§ Input records:
'''

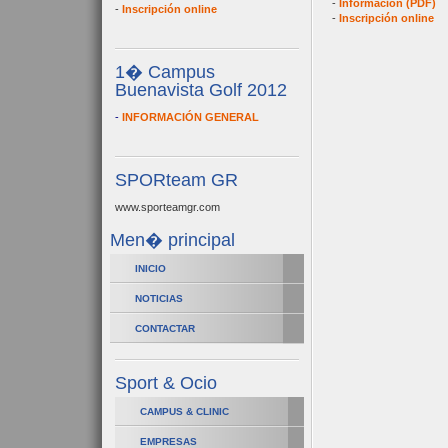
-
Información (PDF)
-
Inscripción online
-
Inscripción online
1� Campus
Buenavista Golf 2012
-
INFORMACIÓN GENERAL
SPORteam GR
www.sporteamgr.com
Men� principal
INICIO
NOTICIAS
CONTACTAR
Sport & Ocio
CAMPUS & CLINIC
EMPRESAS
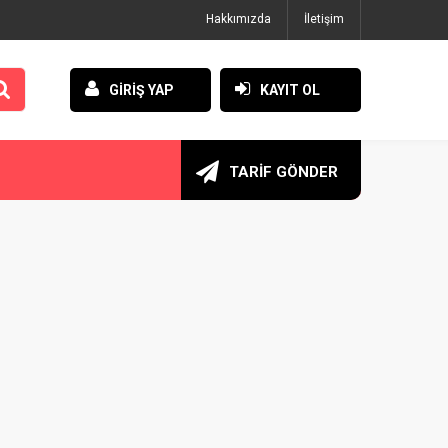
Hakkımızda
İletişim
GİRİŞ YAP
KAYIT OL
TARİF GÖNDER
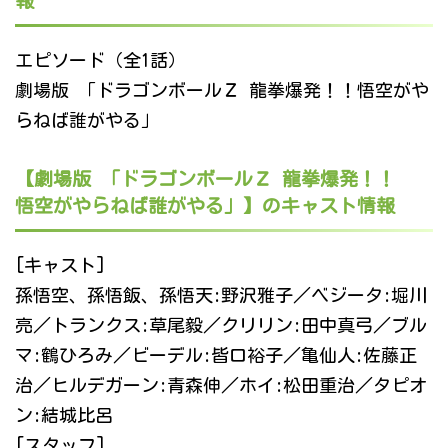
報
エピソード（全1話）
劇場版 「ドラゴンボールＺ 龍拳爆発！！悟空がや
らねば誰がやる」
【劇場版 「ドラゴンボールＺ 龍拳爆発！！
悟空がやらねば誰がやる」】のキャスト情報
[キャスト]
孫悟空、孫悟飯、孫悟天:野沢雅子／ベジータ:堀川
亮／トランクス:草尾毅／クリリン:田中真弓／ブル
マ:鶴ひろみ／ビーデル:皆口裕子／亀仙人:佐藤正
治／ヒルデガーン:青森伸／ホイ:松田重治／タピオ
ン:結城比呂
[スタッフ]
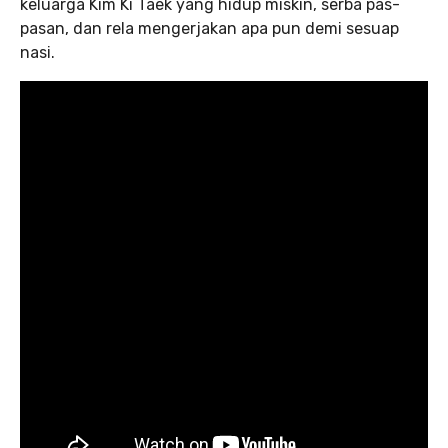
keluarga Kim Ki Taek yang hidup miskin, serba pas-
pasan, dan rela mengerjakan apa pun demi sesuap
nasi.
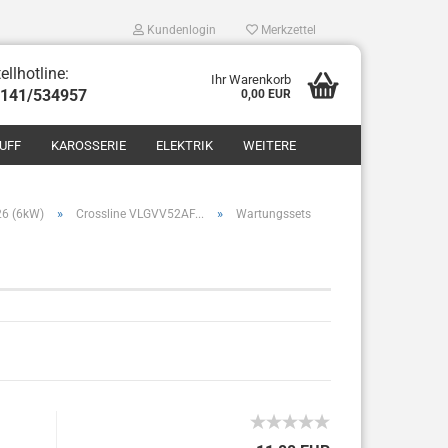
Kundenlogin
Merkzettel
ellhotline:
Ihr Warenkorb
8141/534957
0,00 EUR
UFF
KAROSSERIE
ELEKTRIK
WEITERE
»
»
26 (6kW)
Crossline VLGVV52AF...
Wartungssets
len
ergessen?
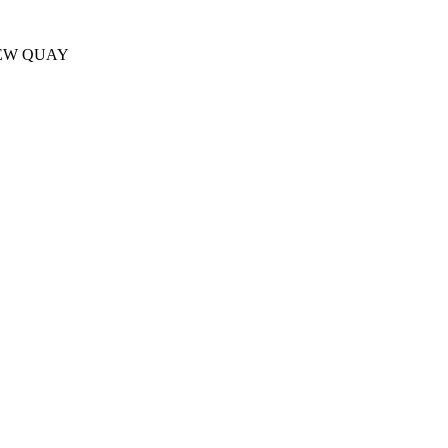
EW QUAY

'''
'''

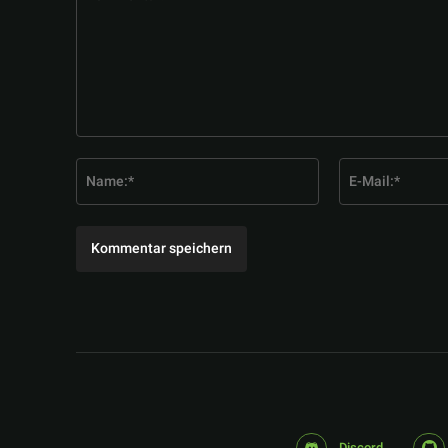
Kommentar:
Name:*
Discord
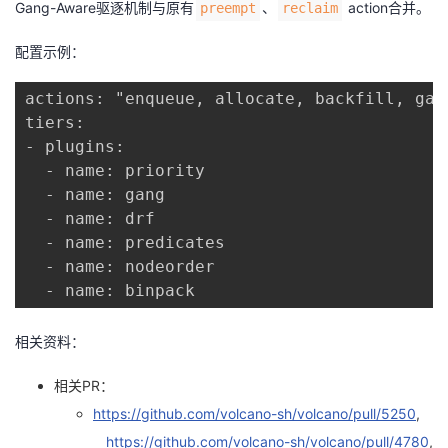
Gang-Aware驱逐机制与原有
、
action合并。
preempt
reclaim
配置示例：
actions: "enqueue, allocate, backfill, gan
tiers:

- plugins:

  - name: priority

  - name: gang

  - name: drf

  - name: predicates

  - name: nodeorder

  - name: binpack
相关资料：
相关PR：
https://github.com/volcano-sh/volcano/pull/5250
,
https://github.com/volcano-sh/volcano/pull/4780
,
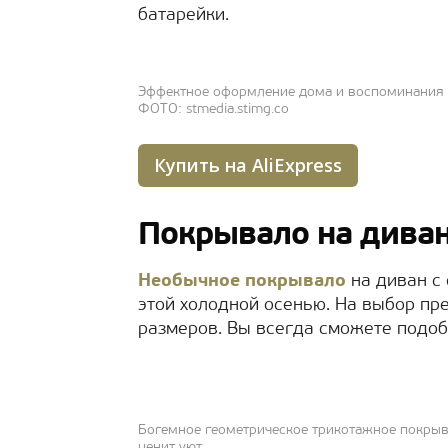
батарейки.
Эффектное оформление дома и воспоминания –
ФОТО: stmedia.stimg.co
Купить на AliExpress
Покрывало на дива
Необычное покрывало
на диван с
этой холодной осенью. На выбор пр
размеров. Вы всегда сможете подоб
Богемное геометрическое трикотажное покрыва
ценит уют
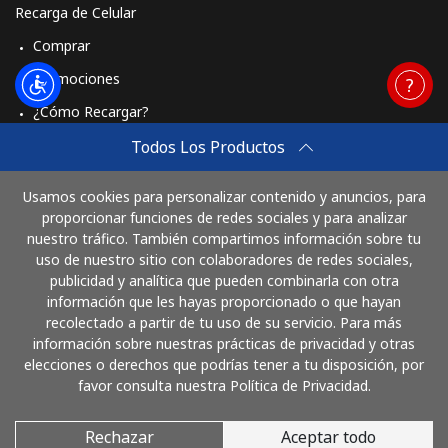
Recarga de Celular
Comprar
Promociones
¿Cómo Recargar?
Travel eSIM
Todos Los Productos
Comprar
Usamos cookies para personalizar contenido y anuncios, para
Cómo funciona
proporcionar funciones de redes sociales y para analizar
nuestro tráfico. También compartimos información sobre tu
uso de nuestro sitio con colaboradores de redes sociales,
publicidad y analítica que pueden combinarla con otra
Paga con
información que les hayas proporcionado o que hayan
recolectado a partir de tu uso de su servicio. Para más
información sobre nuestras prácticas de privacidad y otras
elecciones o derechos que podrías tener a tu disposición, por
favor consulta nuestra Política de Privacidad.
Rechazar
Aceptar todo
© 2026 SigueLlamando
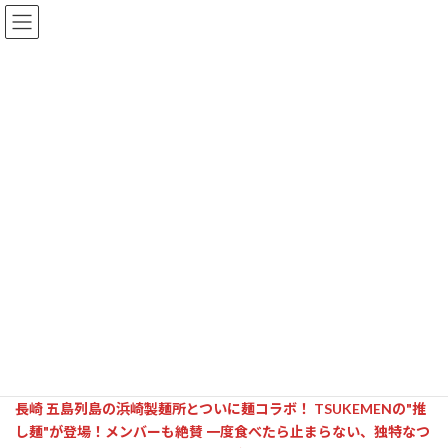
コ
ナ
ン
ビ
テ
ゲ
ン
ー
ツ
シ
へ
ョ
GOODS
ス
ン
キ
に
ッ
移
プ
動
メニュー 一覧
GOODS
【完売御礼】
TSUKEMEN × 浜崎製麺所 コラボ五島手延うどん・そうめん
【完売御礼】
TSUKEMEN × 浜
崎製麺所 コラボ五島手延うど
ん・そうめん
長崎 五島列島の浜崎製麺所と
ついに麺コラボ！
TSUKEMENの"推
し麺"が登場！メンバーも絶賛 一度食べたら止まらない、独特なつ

'''

§ Work item:
How many lines in the data contain "龍拳爆発"? Answer with the number alone.

§ Result:
2